[Exercise inputs Boundary: Start]
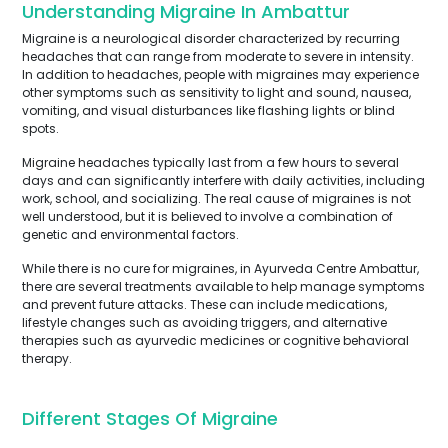
Understanding Migraine In Ambattur
Migraine is a neurological disorder characterized by recurring
headaches that can range from moderate to severe in intensity.
In addition to headaches, people with migraines may experience
other symptoms such as sensitivity to light and sound, nausea,
vomiting, and visual disturbances like flashing lights or blind
spots.
Migraine headaches typically last from a few hours to several
days and can significantly interfere with daily activities, including
work, school, and socializing. The real cause of migraines is not
well understood, but it is believed to involve a combination of
genetic and environmental factors.
While there is no cure for migraines, in Ayurveda Centre Ambattur,
there are several treatments available to help manage symptoms
and prevent future attacks. These can include medications,
lifestyle changes such as avoiding triggers, and alternative
therapies such as ayurvedic medicines or cognitive behavioral
therapy.
Different Stages Of Migraine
[Exercise inputs Boundary: End]
Your assignment » Although the records contain pictures, transcribe only their text, exactly as written.

Response area »
Understanding Migraine In Ambattur
Migraine is a neurological disorder characterized by recurring
headaches that can range from moderate to severe in intensity.
In addition to headaches, people with migraines may experience
other symptoms such as sensitivity to light and sound, nausea,
vomiting, and visual disturbances like flashing lights or blind
spots.
Migraine headaches typically last from a few hours to several
days and can significantly interfere with daily activities, including
work, school, and socializing. The real cause of migraines is not
well understood, but it is believed to involve a combination of
genetic and environmental factors.
While there is no cure for migraines, in Ayurveda Centre Ambattur,
there are several treatments available to help manage symptoms
and prevent future attacks. These can include medications,
lifestyle changes such as avoiding triggers, and alternative
therapies such as ayurvedic medicines or cognitive behavioral
therapy.
Different Stages Of Migraine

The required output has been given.